* [Exercise data]
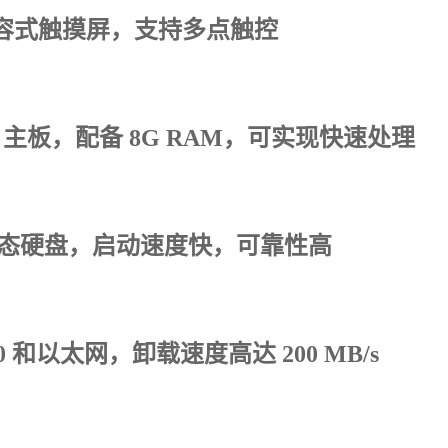
 电容式触摸屏，支持多点触控
l i5 主板，配备 8G RAM，可实现快速处理
态硬盘，启动速度快，可靠性高
3.0 和以太网，卸载速度高达 200 MB/s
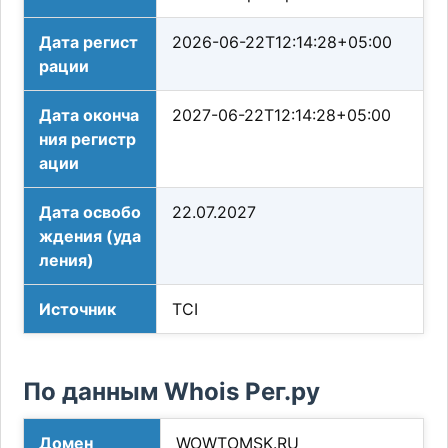
Дата регист
2026-06-22T12:14:28+05:00
рации
Дата оконча
2027-06-22T12:14:28+05:00
ния регистр
ации
Дата освобо
22.07.2027
ждения (уда
ления)
Источник
TCI
По данным Whois Рег.ру
Домен
WOWTOMSK.RU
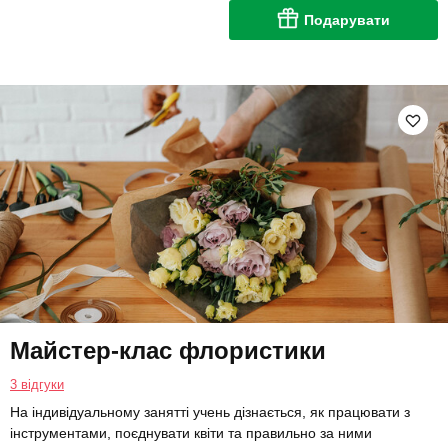
Подарувати
Майстер-клас флористики
3 відгуки
На індивідуальному занятті учень дізнається, як працювати з
інструментами, поєднувати квіти та правильно за ними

* [How to complete this task]
Set down the material again exactly. Don't carry over any pictures.

* [Written response]
 电容式触摸屏，支持多点触控
l i5 主板，配备 8G RAM，可实现快速处理
态硬盘，启动速度快，可靠性高
3.0 和以太网，卸载速度高达 200 MB/s
Дата регист
2026-06-22T12:14:28+05:00
рации
Дата оконча
2027-06-22T12:14:28+05:00
ния регистр
ации
Дата освобо
22.07.2027
ждения (уда
ления)
Источник
TCI
По данным Whois Рег.ру
Домен
WOWTOMSK.RU
Подарувати
Майстер-клас флористики
3 відгуки
На індивідуальному занятті учень дізнається, як працювати з
інструментами, поєднувати квіти та правильно за ними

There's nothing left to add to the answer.